Define Arbitration in Law: Everything You Need to Know
Arbitration is a type of dispute resolution that happens outside of the courtroom with the intervention of an arbitrator.3 min read
2. How Is Arbitration Used?
3. How To Arbitrate
4. When Can Parties Arbitrate?
5. What Is an Arbitration Clause?
To define arbitration in law, you need to understand dispute resolution. Arbitration is a type of dispute resolution that happens outside of the courtroom with the intervention of an arbitrator.
What Is Arbitration?
Two parties involved in a dispute can have their resolution handled by a third party, either an arbitral tribunal, arbiter, or arbitrator. The parties agree to whatever decision this third-party arbitrator makes regarding their dispute. Arbitration is a type of alternative dispute resolution, or ADR. Other types of ADR include:
- Non-binding determination by expert.
These other types of ADR are different from arbitration because they are not always legally binding. The result of arbitration is just as binding as a court litigation.
How Is Arbitration Used?
Today, arbitration is most common in commercial disputes. International commercial transaction disputes and credit obligation disputes are usually resolved through arbitration. Labor, family, and consumer disputes are also frequently handled through arbitration. Certain disputes that arise in interactions between states or investors are best resolved with arbitration.
An arbitration is like a small-scale trial. This can take place before the trial for a lawsuit with the hopes that a resolution will be reached before trial and therefore negate the need for a full-scale trial.
Arbiters, or those who conduct the arbitration, are not judges and need to have their decision approved by the court. An arbitrator is an official approved to make the final decision in the dispute. Sometimes an arbitral tribunal is used, which is a panel provided by an organization like the American Arbitration Association. These third-party deciders can help avoid having the courts filled with trials that don't need a full court trial.
When arbitration is required by contract through an arbitration clause, the decision can be viewed as a legal judgment through a court petition. If one of the parties has an issue, they can protest the decision on the grounds of gross injustice, fraud, or collusion. Some states require arbitration of cases by an experienced lawyer with a non-binding decision before a decision from an arbitrator. They hope that the lawyer will show the parties the most likely result of their dispute and therefore help them better accept the arbitration's final judgment.

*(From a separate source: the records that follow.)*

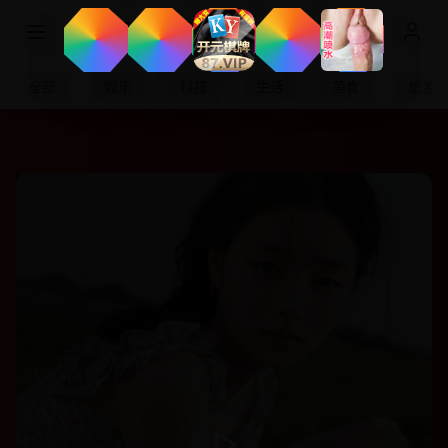
日韩电影
全部
娱乐
科技
生活
美食
旅游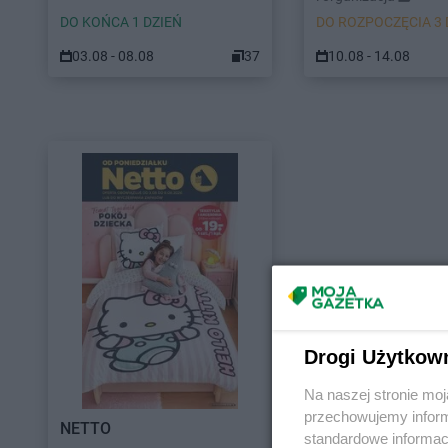
DO KOŃCA 1 DZIEŃ
DO ROZPOCZĘCIA 3 
03.08 - 08.08
37
10.08 - 14.08
Drogi Użytkow
Na naszej stronie mo
przechowujemy informa
NETTO
standardowe informac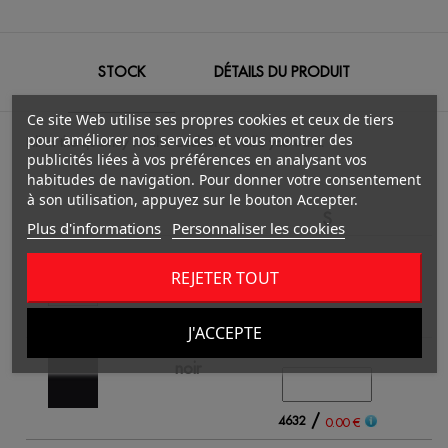
STOCK
DÉTAILS DU PRODUIT
Ce site Web utilise ses propres cookies et ceux de tiers
pour améliorer nos services et vous montrer des
Fill in the quantity for the Couleur / Taille you want.
publicités liées à vos préférences en analysant vos
habitudes de navigation. Pour donner votre consentement
à son utilisation, appuyez sur le bouton Accepter.
S
Plus d'informations
Personnaliser les cookies
blanc
REJETER TOUT
/
4411
8
0.00 €
J'ACCEPTE
noir
/
4632
7
0.00 €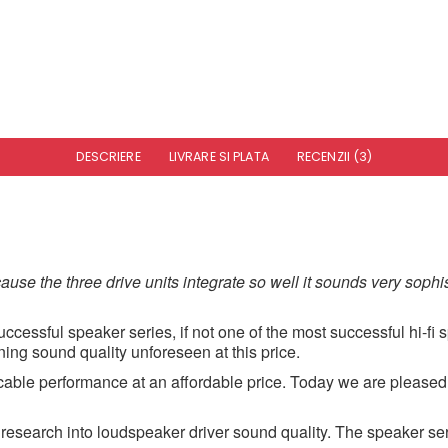
DESCRIERE
LIVRARE SI PLATA
RECENZII (3)
ause the three drive units integrate so well it sounds very sophi
essful speaker series, if not one of the most successful hi-fi sp
ng sound quality unforeseen at this price.
e performance at an affordable price. Today we are pleased to
g research into loudspeaker driver sound quality. The speaker 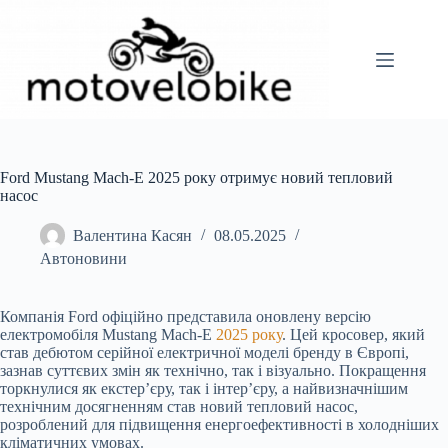
Перейти
до
вмісту
Ford Mustang Mach-E 2025 року отримує новий тепловий
насос
Валентина Касян
08.05.2025
Автоновини
Компанія Ford офіційно представила оновлену версію
електромобіля Mustang Mach-E
2025 року
. Цей кросовер, який
став дебютом серійної електричної моделі бренду в Європі,
зазнав суттєвих змін як технічно, так і візуально. Покращення
торкнулися як екстер’єру, так і інтер’єру, а найвизначнішим
технічним досягненням став новий тепловий насос,
розроблений для підвищення енергоефективності в холодніших
кліматичних умовах.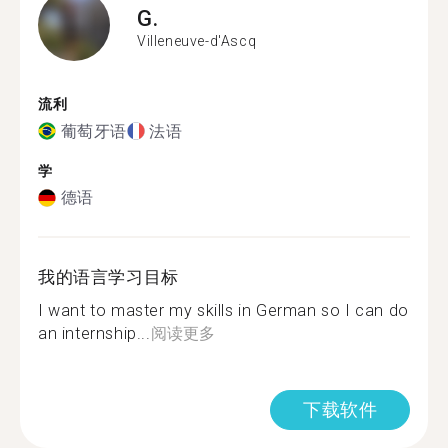
G.
Villeneuve-d'Ascq
流利
葡萄牙语
法语
学
德语
我的语言学习目标
I want to master my skills in German so I can do
an internship...
阅读更多
下载软件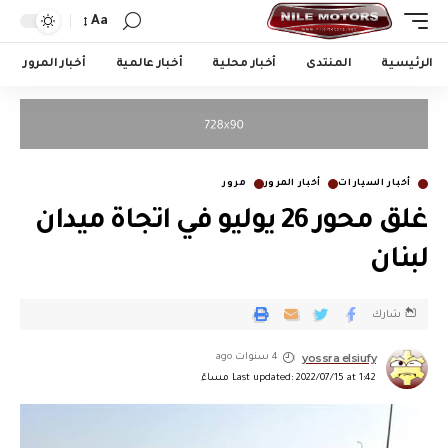
Aa
الرئيسية
المنتدى
أخبار محلية
أخبار عالمية
أخبار المرور
أخبار السيارات
أخبار المرور
مرور
غلق محور 26 يوليو في اتجاة ميدان
لبنان
شارك
yossra elsiufy
4 سنوات ago
Last updated: 2022/07/15 at 1:42 مساءً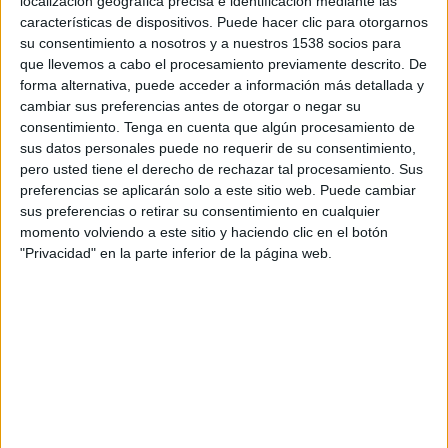
localización geográfica precisa e identificación mediante las
PARTIDO MÁS REPETIDO
características de dispositivos. Puede hacer clic para otorgarnos
su consentimiento a nosotros y a nuestros 1538 socios para
CF Borges Blanques - Mollerusa
que llevemos a cabo el procesamiento previamente descrito. De
2
forma alternativa, puede acceder a información más detallada y
cambiar sus preferencias antes de otorgar o negar su
ÚLTIMO PARTIDO EN ABIERTO
consentimiento.
Tenga en cuenta que algún procesamiento de
CEF Bosc de Tosca - CD
sus datos personales puede no requerir de su consentimiento,
Banyoles
pero usted tiene el derecho de rechazar tal procesamiento. Sus
11/04/2026 Primera Catalana por
preferencias se aplicarán solo a este sitio web. Puede cambiar
FCF TV
sus preferencias o retirar su consentimiento en cualquier
ÚLTIMO PARTIDO DE PAGO
momento volviendo a este sitio y haciendo clic en el botón
"Privacidad" en la parte inferior de la página web.
Mollerusa - Sant Cugat
07/05/2023 Primera Catalana por
Esport+
RANKING POR CANALES
FCF TV
71 (78,89%)
La Xarxa+
11 (12,22%)
Twitch btvesports
4 (4,44%)
Betevé Web
4 (4,44%)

Because the rules regarding evidence and proceedings are not as formal in the arbitration process as they are in the court, arbitration is less expensive and quicker than a full trial.
How To Arbitrate
Arbitration might look different depending on the type of dispute it is handling. All arbitrations begin with a notice of intent. The party filing the complaint will send this notice to the accused to notify them of the dispute and their complaints. The party filing allows a certain amount of time for a response. Then the arbitrators are chosen. Finally, the hearing takes place.
Both parties usually have some input in what kind of panel or arbitrator they have. If there's a contract involved, usually the contract will specify what type of arbitration is to take place in the event of a dispute.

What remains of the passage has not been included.